Blog
When to stop?
I only met one of my grandpas. He was the most determined person I ever knew.
He would fix roofs under the oppressive Georgia sun. He would make a garden sprout in the harshest soil. He would help neighbors with their projects. And if you ever needed to borrow a ladder or a tool he’d drop everything he was doing and bring it right over to you.
Keeping going is the dominant gene in our family. No one knows how to stop even when our bodies are worn and sick and tell us to.
For a couple of days this week, I allowed myself not to be like him.
This way out
There’s an escalator at a Metro stop here in the city center. It’s not calibrated like the others. It’s stubborn that way, and has been for years.
If you lean against the handrail, your upper half will advance out in front of you. It’s easy to lose your balance and almost fall.
The escalator stretches to the center of the earth and back. So the ride gives me plenty of time to ponder. Is war coming closer, will robots take my job? Did I remember to pack my lunch?
The way out appears.
Everyone is infected
It took me a while to accept that numbers could be words. At least that’s what the gatekeeper of trending words proclaimed last year.
“As long as it stays on the other side of the pond we’re fine,” I convinced myself. And so began my rigorous campaign of checking everyone here for infections.
It started to spread as fast as the pandemic. First it fell out of the mouth of a teenage girl in the store. Then a colleague. My sons.
I looked out my window. Etched into the snow below were those numbers, one right after the other.
Sorry for helping you
We stood in line like food aid recipients. It had been two-and-a-half days since we last congregated here.
Shoppers, now anxious to prepare for the new year, cut me off. I knew that if I could just make it to self-checkout I was almost home.
Store employees stocked already full shelves. Perhaps their frantic movements were a result of complaints. And each of them received news of these complaints as the assistant manager broadcast her disgust through her headset.
Several boxes of Earl Grey fell at my feet. The assistant manager’s hands were full. Automatically I picked them up and handed them over. She snatched them back.
Simply the best
My mood was pulling me down. When that happens there’s always one person that can bring me back up. I queued up her best hits and plugged in there on the platform.
She started singing to me how I’m “simply the best” and “better than all the rest.”

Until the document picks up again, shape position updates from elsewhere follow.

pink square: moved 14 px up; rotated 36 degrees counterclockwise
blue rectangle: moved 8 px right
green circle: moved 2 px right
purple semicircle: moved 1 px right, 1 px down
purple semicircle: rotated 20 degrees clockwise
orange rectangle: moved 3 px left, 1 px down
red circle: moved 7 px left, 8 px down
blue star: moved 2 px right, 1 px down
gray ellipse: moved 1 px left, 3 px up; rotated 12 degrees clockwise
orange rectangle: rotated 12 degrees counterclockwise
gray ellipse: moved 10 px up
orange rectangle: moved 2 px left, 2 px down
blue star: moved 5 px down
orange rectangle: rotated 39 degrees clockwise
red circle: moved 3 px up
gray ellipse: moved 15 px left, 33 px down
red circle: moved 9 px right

My head bobbed up and down and that’s when I spotted him. Hunched over, clinging to walking sticks, he too was plugged in.

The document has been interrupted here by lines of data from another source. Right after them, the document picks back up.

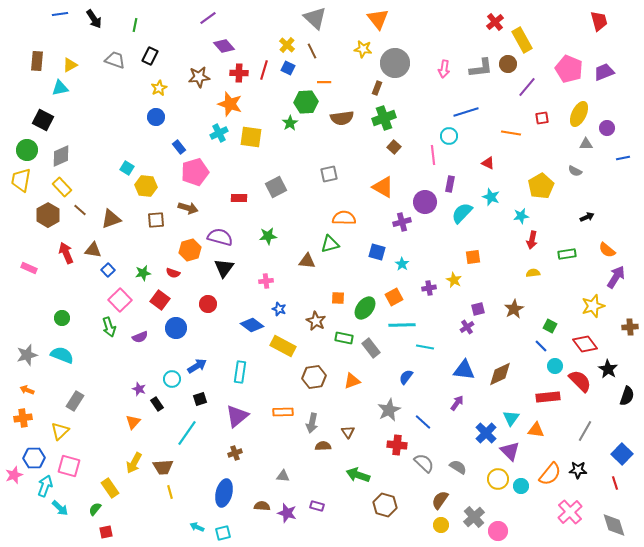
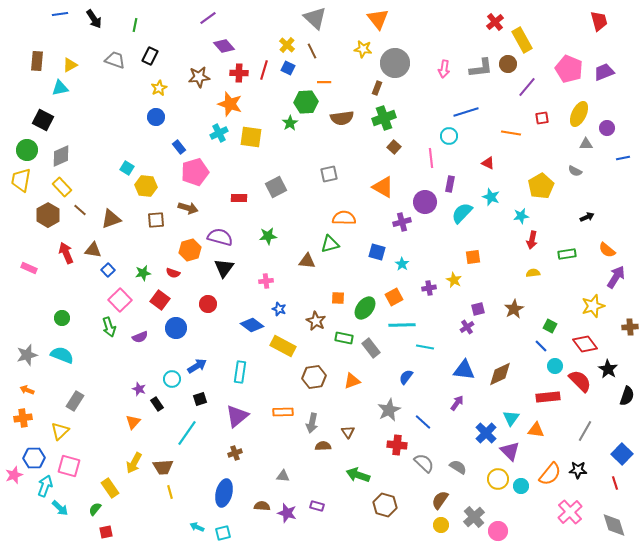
pink line at (433, 155): moved 2 px left, 3 px down
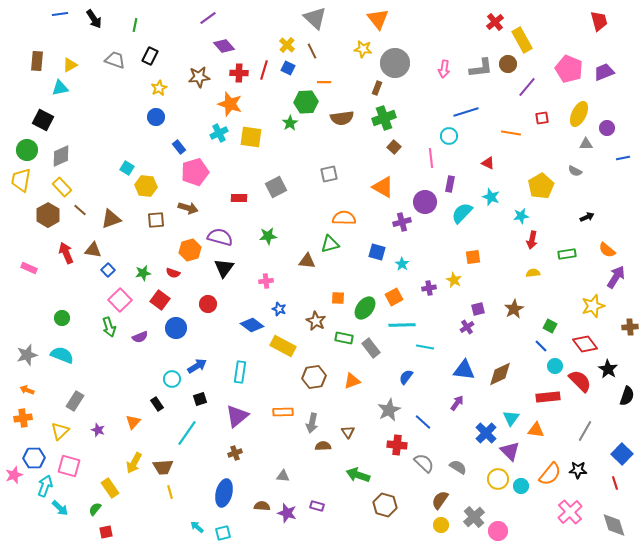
purple star at (139, 389): moved 41 px left, 41 px down
cyan arrow at (197, 527): rotated 16 degrees clockwise
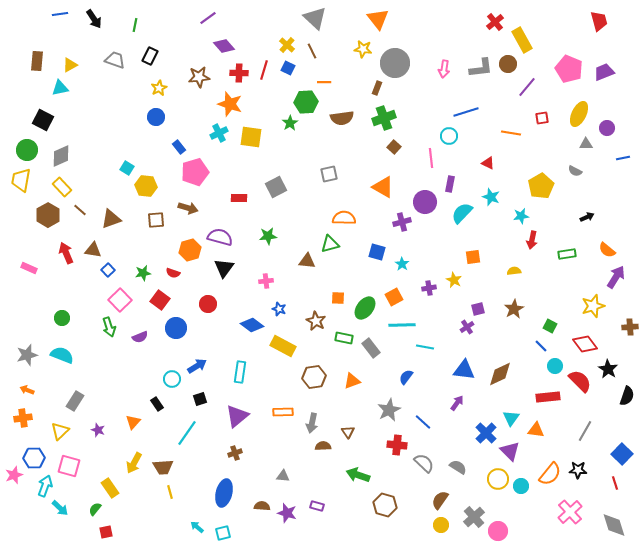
yellow semicircle at (533, 273): moved 19 px left, 2 px up
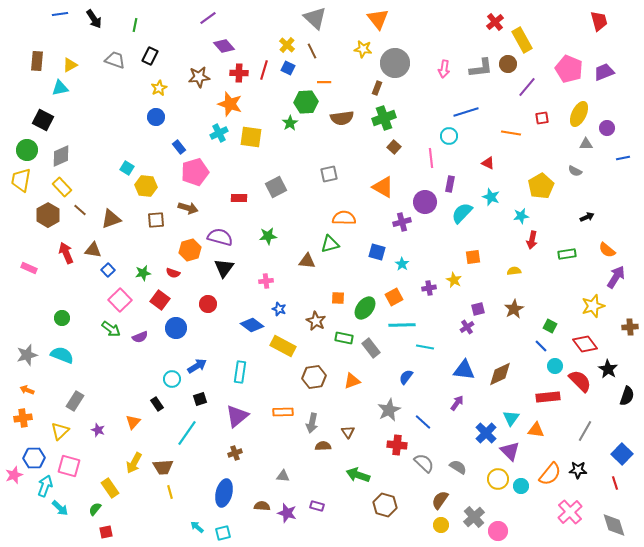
green arrow at (109, 327): moved 2 px right, 2 px down; rotated 36 degrees counterclockwise
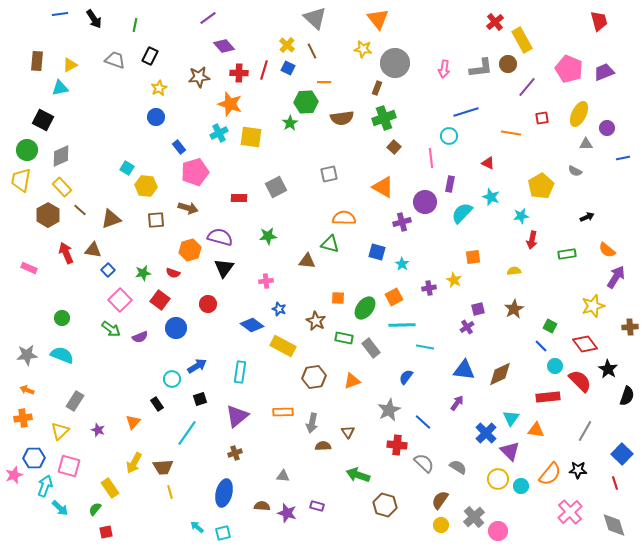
green triangle at (330, 244): rotated 30 degrees clockwise
gray star at (27, 355): rotated 10 degrees clockwise
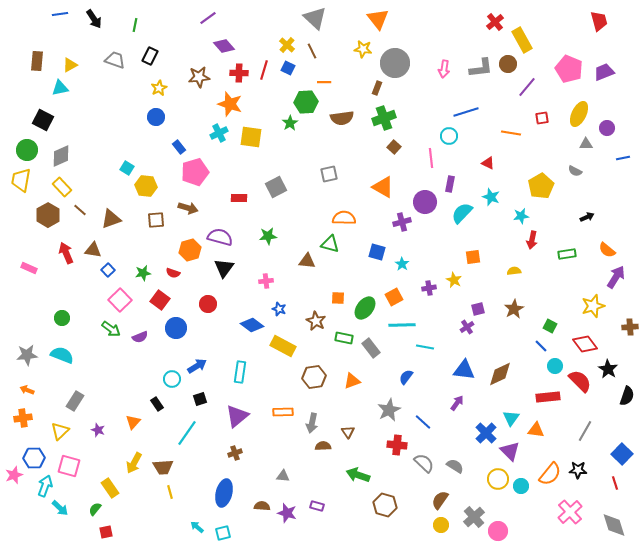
gray semicircle at (458, 467): moved 3 px left, 1 px up
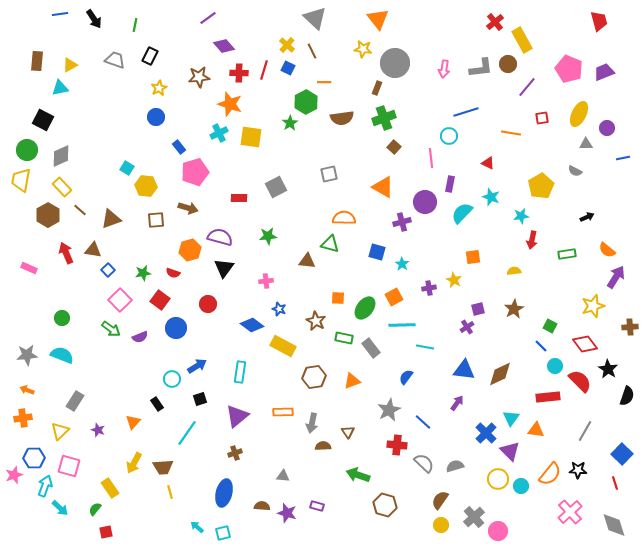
green hexagon at (306, 102): rotated 25 degrees counterclockwise
gray semicircle at (455, 466): rotated 48 degrees counterclockwise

Tina danced on his screen.
The man in the wheelchair
He was in a wheelchair and had no legs. Three police officers interrogated him there on the sidewalk in the freezing cold.
In the evening I was exhausted and just wanted to be snug at home. And there it was: a car straddling that same sidewalk—a wall on one side, oncoming traffic and icy slush on the other.
Now I was angry. I mouthed words through the window at the vehicle’s only occupant. She stole my soul with her silent stare.
Didn’t she understand about the man in the wheelchair?
It's a waste of breath
My former best friend and I had a Friday ritual: the gym followed by lunch at a café across the street where Einstein used to dine. In between bites of club sandwich slathered in mayonnaise, we would talk. We knew each other better than our own selves.
One of us would go down a rabbit hole. Or both of us would go down a rabbit hole. Then that phrase “škoda mluvit” would stop us. A waste of breath.
The doom and gloom we had invited to sit with us at the table would get up and leave.
The odd number
It was the first Christmas after Santa. My sister and I were on a mission to identify our gifts.
They locked themselves in the bedroom, my Mom and her sister co-conspirator. The crack under the door wasn’t big enough for us to see in, but big enough to let sounds out. Wrapping paper was meticulously folded and fingers were accidentally taped. Laughter teased from the other side.
On Christmas we had to eat a full breakfast, followed by Mom’s delay tactics like cleaning up. All along the gifts had been numbered.
I was the odd number.
Believers
You would have thought they had just met the devil. The tourists’ faces curled up in disgust.
It was on full display in the atrium of the shopping mall—the one that half-sits over Jewish graves hundreds of years old.
Christmas trees of all shapes and sizes slowly rose up and down suspended by a cable. Except these were no ordinary Christmas trees: they were upside down Christmas trees. Like those before Martin Luther uprighted them.
Believers stared in disbelief.
Who needs this seat?
I usually don’t sit down in the tram. There’s always a mom with a pram or grandpa who needs to take a break more than I do. Besides, when I sit I age too much.
This morning the cold was exhausting and I wanted to sit down. Inside the tram there weren’t many people until there were.
In front of me was a man in his 30s. He frequently turned to look at the door, his eyes half-hidden under a flat cap. At each stop he rose halfway from his seat. A weary woman old enough to be his grandmother sat down.